Le Conseil d’Etat a donné raison aux industriels et au bon sens. Dans une décision qui fera date, la haute juridiction administrative a rappelé que la rémunération pour copie privée n’était pas là pour compenser les pertes liées au piratage, et a annulé la taxe sur les mémoires et disques durs intégrés à un baladeur ou à un appareil de salon. L’annulation ne sera effective que dans 6 mois.

Le Conseil d’Etat a suivi l’avis du Commissaire du gouvernement et la demande du Simavelec, le syndicat des industriels qui avait réclamé l’annulation d’une décision de la commission copie privée du 20 juillet 2006 portant sur l’extension de la rémunération pour copie privée aux baladeurs et enregistreurs de salon. Les juges administratifs ont constaté que la Commission d’Albis, dont le fonctionnement est en voie d’être réformé, avait tenu compte pour chaque support du préjudice subi non seulement du fait des copies privées licites, mais également (surtout) du fait des copies illicites de films et de musique réalisées notamment à partir des réseaux P2P.

Dans sa décision, le Conseil d’Etat a rappelé que « la rémunération pour copie privée a pour unique objet de compenser, pour les auteurs, artistes-interprètes et producteurs, la perte de revenus engendrée par l’usage qui est fait licitement et sans leur autorisation de copies d’œuvres fixées sur des phonogrammes ou des vidéogrammes à des fins strictement privées« . Donc, « contrairement à ce que soutient le ministre de la culture et de la communication, la détermination de la rémunération pour copie privée ne peut prendre en considération que les copies licites« , indique le Conseil d’Etat, qui inflige au passage un camouflet à Christine Albanel – laquelle, il faut le reconnaître, ne fait que suivre la position historique de tous les pensionnaires de la Rue de Valois.

Or, « pour déterminer le taux de la rémunération pour copie privée, la commission [copie privée] tient compte tant de la capacité d’enregistrement des supports que de leur usage, à des fins de copies privées licites ou illicites, sans rechercher, pour chaque support, la part respective des usages licites et illicites« .

Et donc, « en prenant en compte le préjudice subi du fait des copies illicites de vidéogrammes ou de phonogrammes« , la Commission d’Albis a outrepassé les termes de la loi, et la décision doit être annulée. Le montant de la taxe pour copie privée devrait ainsi être revu très largement à la baisse, car on ne peut pas taxer au titre d’un droit que les consommateurs n’ont pas. S’il est illégal de télécharger, il est illégal de taxer pour le téléchargement. Implacable.

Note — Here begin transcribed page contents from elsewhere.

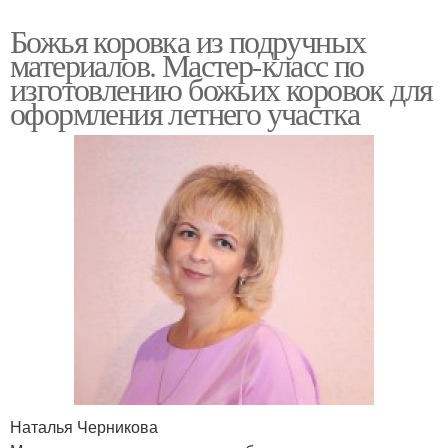
Божья коровка из подручных
материалов. Мастер-класс по
изготовлению божьих коровок для
оформления летнего участка
Наталья Черникова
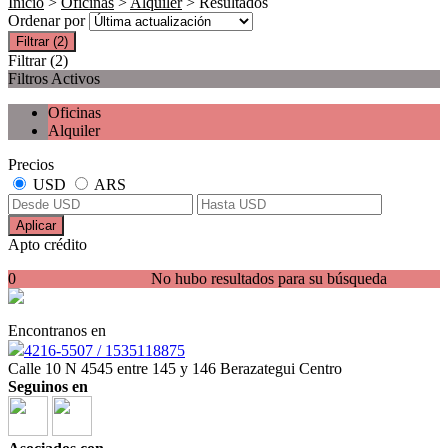
Inicio
>
Oficinas
>
Alquiler
> Resultados
Ordenar por
Filtrar
(2)
Filtrar
(2)
Filtros Activos
Oficinas
Alquiler
Precios
USD
ARS
Aplicar
Apto crédito
0
No hubo resultados para su búsqueda
Encontranos en
4216-5507 / 1535118875
Calle 10 N 4545 entre 145 y 146 Berazategui Centro
Seguinos en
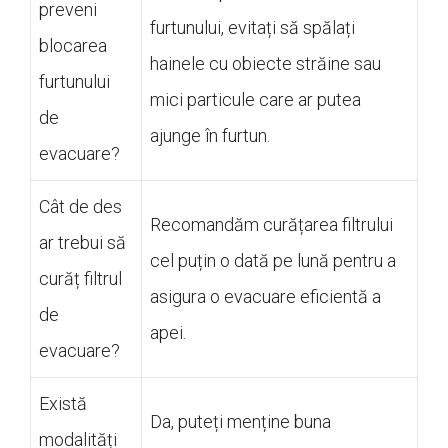
preveni
furtunului, evitați să spălați
blocarea
hainele cu obiecte străine sau
furtunului
mici particule care ar putea
de
ajunge în furtun.
evacuare?
Cât de des
Recomandăm curățarea filtrului
ar trebui să
cel puțin o dată pe lună pentru a
curăț filtrul
asigura o evacuare eficientă a
de
apei.
evacuare?
Există
Da, puteți menține buna
modalități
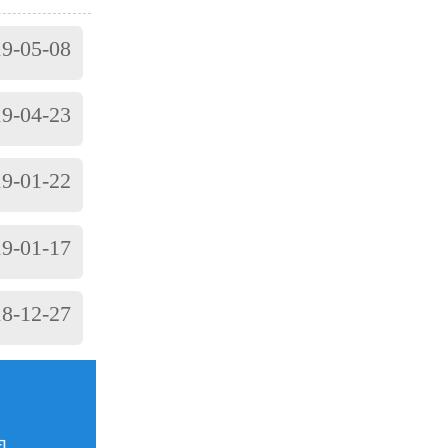
承的温度及
原因主要
9-05-08
轴承配合过
滑油有杂质；
9-04-23
动过大或轴承
振...
9-01-22
9-01-17
8-12-27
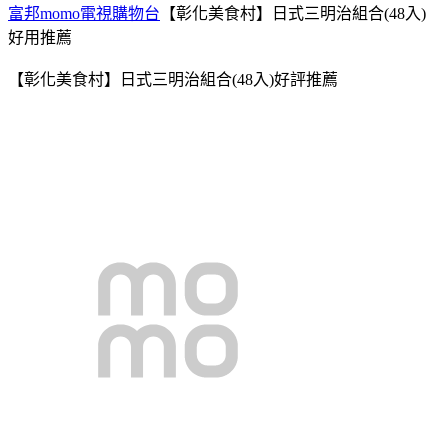
富邦momo電視購物台
【彰化美食村】日式三明治組合(48入)
好用推薦
【彰化美食村】日式三明治組合(48入)好評推薦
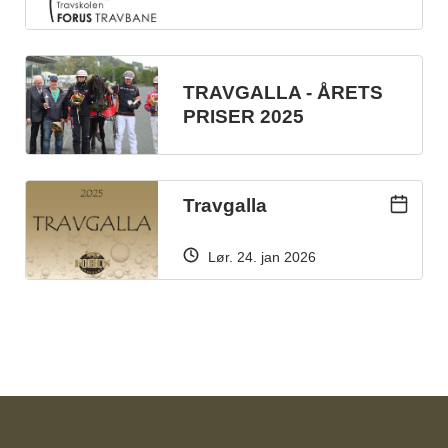
TRAVGALLA - ÅRETS
PRISER 2025
Travgalla
lør. 24. jan 2026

L’arrêt du Conseil d’Etat, qui ne vise ici que la décision du 20 juillet 2006, devrait en toute logique s’étendre à l’ensemble des objets taxés au titre de la copie privée. Une grande partie des décisions de la Commission d’Albis sont déjà attaquées sur les mêmes motifs et devrait donc être annulée de la même façon.

En théorie, l’annulation d’un acte administratif a un effet immédiat et rétroactif. La taxe payée par les industriels et donc par les consommateurs devrait donc être remboursée. Mais le Conseil d’Etat joue l’apaisement. Il a estimé à titre exceptionnel qu’une annulation de la décision aurait ici « des conséquences manifestement excessives », puisque non seulement il aurait fallu rembourser les industriels, mais probablement aussi reprendre aux artistes et aux producteurs l’argent qui leur a été versé ou promis au titre de cette taxe. L’annulation ne sera donc effective que dans six mois.